Le Bouddha a souligné que son enseignement traitait de la compréhension et de la fin de dukkha (la souffrance au sens le plus général). Qu’en est-il de la souffrance provoquée par les modes de fonctionnement des institutions ?

De nombreux défenseurs des entreprises estiment que la transformation commence par soi : si l’esprit peut devenir plus concentré et plus apaisé, alors les transformations sociales et structurelles suivront naturellement. Le problème d’une telle formulation, c’est qu’aujourd’hui les trois moteurs nuisibles relevés par le bouddhisme, que sont l’avidité, la malveillance et l’illusion, ne sont plus limités aux esprits individuels, ils se sont institutionnalisés en des forces qui échappent au contrôle de chacun.

Jusqu’à présent, le mouvement de la pleine conscience a évité d’envisager sérieusement la question de l’omniprésence du stress dans les entreprises actuelles. Au lieu de cela, les sociétés ont accueilli avec enthousiasme le mouvement de la pleine conscience, car il fait peser à point nommé la charge sur le travailleur individuel : le stress est présenté comme un problème personnel et la pleine conscience est proposée comme une bonne médication pour aider les travailleurs à travailler plus efficacement et calmement dans des environnements toxiques. Enveloppé dans une aura de soin et d’humanité, la pleine conscience est refaçonnée en une soupape de sécurité, comme un moyen de relâcher la pression, une technique pour réagir et s’adapter aux efforts et aux tensions de la vie de l’entreprise.

Il en résulte une version atomisée et privatisée de la pratique de la pleine conscience, qui est facilement cooptée et réduite à ce que Jeremy Carrette et Richard King, décrivent dans leur livre "Vendre la spiritualité.
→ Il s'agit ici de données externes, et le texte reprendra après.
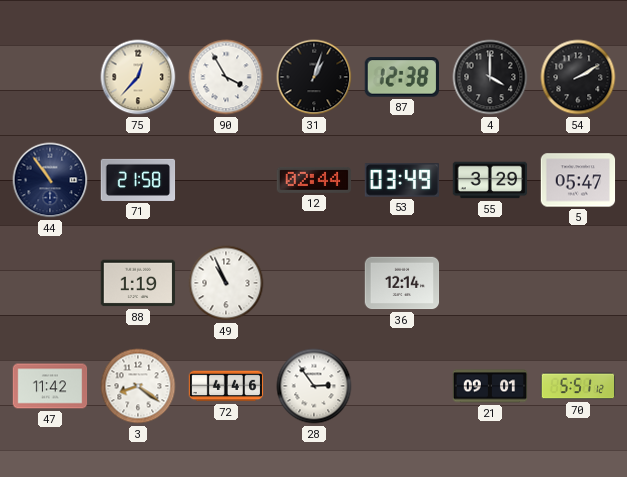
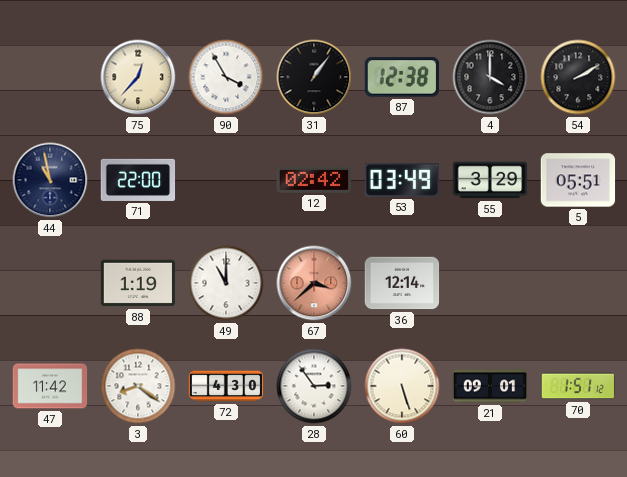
31: 1:03 -> 1:06
44: 10:54 -> 10:58
71: 21:58 -> 22:00
12: 02:44 -> 02:42
5: 05:47 -> 05:51
49: 10:56 -> 11:00
67: none -> 3:38
72: 4:46 -> 4:30
60: none -> 5:27
70: 5:51 -> 1:51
La prise de contrôle silencieuse de la religion" (Selling Spirituality: The Silent Takeover of Religion) comme un infléchissement « d’accommodement ». L’entraînement à la pleine conscience suscite un grand intérêt, car elle devient une méthode à la mode pour maîtriser les troubles du personnel, encourager l’acceptation tacite du statu quo et être un outil efficace pour garder l’attention concentrée sur des objectifs institutionnels.

À bien des égards, les formations d’entreprises à la pleine conscience, avec leurs promesses que des salariés plus tranquilles, moins stressés seront plus productifs, ressemblent à s’y méprendre aux courants aujourd’hui décriés des « relations humaines » et des formations à la sensibilité qui étaient populaires dans les années 1950 et 1960. Ces programmes de formation ont été critiqués pour leur utilisation manipulatrice des techniques relationnelles, comme l’écoute active, employée comme un moyen de calmer les employés en leur faisant sentir que leurs préoccupations avaient été entendues alors que les conditions restaient inchangées sur leur lieu de travail. Ces méthodes ont été appelées « la psychologie de la vache » car des vaches satisfaites et dociles donnent plus de lait.

Bhikkhu Bodhi, un moine bouddhiste occidental au ton direct, met en garde : « Sans une critique sociale forte, les pratiques bouddhistes pourraient être facilement utilisées pour justifier et maintenir le statu quo, et devenir un renfort pour le capitalisme consumériste. » Malheureusement, une perspective plus éthique et socialement responsable est désormais considérée par de nombreux pratiquants de la pleine conscience comme une préoccupation accessoire, ou comme une politisation inutile d’un cheminement personnel de transformation.

Il est à espérer que le mouvement de la pleine conscience ne suivra pas la trajectoire habituelle de la plupart des modes de l’entreprise, l’enthousiasme débridé, l’acceptation dépourvue de tout sens critique du statu quo, la désillusion finale. Pour devenir une véritable force de transformation positive personnelle et sociale, il devra se réapproprier un cadre éthique et aspirer à des fins plus nobles qui prennent en compte le bien-être de tous les êtres vivants."